# Forum Learning Russian Language Getting Started with Russian  Cyrilic letters with accents

## radomir

I have a great problem. Recently I have had to change my PC, changing from one with Windows XP to other with Windows 7. I have a lot of work done in Russian, in Word, with letters stressed (и, я, ю). To get them in XP i went to "include symbols" in the section of "cyrillic" of every font and voila!. But in Windows 7 I have searched in a lot of fonts and I find in "cyrillic" section of every font the most curious symbols, but none of stressed cyrillic letters. And all my documents previously well (accented) written appear now full of strange symbols.  
Can somebody help me? Thanks

----------


## kozyablo

> I have a great problem. Recently I have had to change my PC, changing from one with Windows XP to other with Windows 7. I have a lot of work done in Russian, in Word, with letters stressed (и, я, ю). To get them in XP i went to "include symbols" in the section of "cyrillic" of every font and voila!. But in Windows 7 I have searched in a lot of fonts and I find in "cyrillic" section of every font the most curious symbols, but none of stressed cyrillic letters.

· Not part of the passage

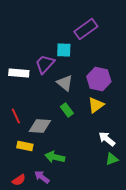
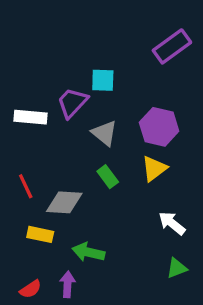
purple rectangle: (86, 29) -> (172, 46), moved
green triangle: (112, 159) -> (177, 268), moved
purple arrow: (42, 177) -> (67, 284), turned 56

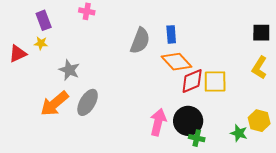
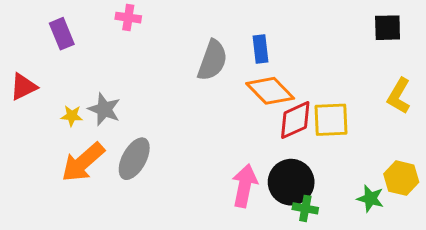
black square: (261, 33) -> (388, 28), moved
yellow star: (41, 43) -> (72, 116), moved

And all my documents previously well (accented) written appear now full of strange symbols.  
> Can somebody help me? Thanks

 It is sad. really.
Which version of Word do you use? Maybe you can solve this issue by install old version Word (which was installed with Win XP). 
Or other way = when I have trouble with Win Word I use OpenOffice. OpenOffice is free.

----------


## Hanna

Radomir, you actually got further with this than I ever did, despite me being an IT professional etc. I agree that it would be tremendously helpful to be able to easily type Russian vowels with an accent.  
There have been several threads about this and I can't remember that any actually offered any good advice.  Most people have given up and do things like make the stressed vowel bold instead, or a different colour.  
Obviously the Russians don't normally know either, since they have no reason to want to put accents when typing in Russian... 
This problem is specific for people who are learning Russian with a starting point in a language with Latin letters. 
I guess you are in a better starting position than many others though, since you are more used to accents from Spanish.  *
Can you explain exactly what settings you changed in XP? What did you then do, to get the accented vowels when typing in Russian?* *Do you type with the Cyrillic keyboard enabled, or how?  * Did you change something in XP itself, or in Microsoft Word? If it was in Word, what version do you use?If we know exactly how you got this working in XP, then we have a better chance of figuring it out for Windows 7.  
I've had Win7 for as long as I've studied Russian and I would really like to get this working too. 
As for Word: It's relatively unlikely that they removed this functionality, they probably just moved it somewhere else.

----------


## radomir

I don't remember which version of Microsoft Office I was using. The present, preinstaled in the PC is Microsoft Office 2010 Starter, including Word and Excel. I can uninstall this Office and install Microsoft Office 2007 that I have in complete version. But will I find again the same problem I have with 2010? Who knows?

----------


## radomir

The version if Office that I had working was previous to 2007.

----------


## kozyablo

> I don't remember which version of Microsoft Office I was using. The present, preinstaled in the PC is Microsoft Office 2010 Starter, including Word and Excel. I can uninstall this Office and install Microsoft Office 2007 that I have in complete version. But will I find again the same problem I have with 2010? Who knows?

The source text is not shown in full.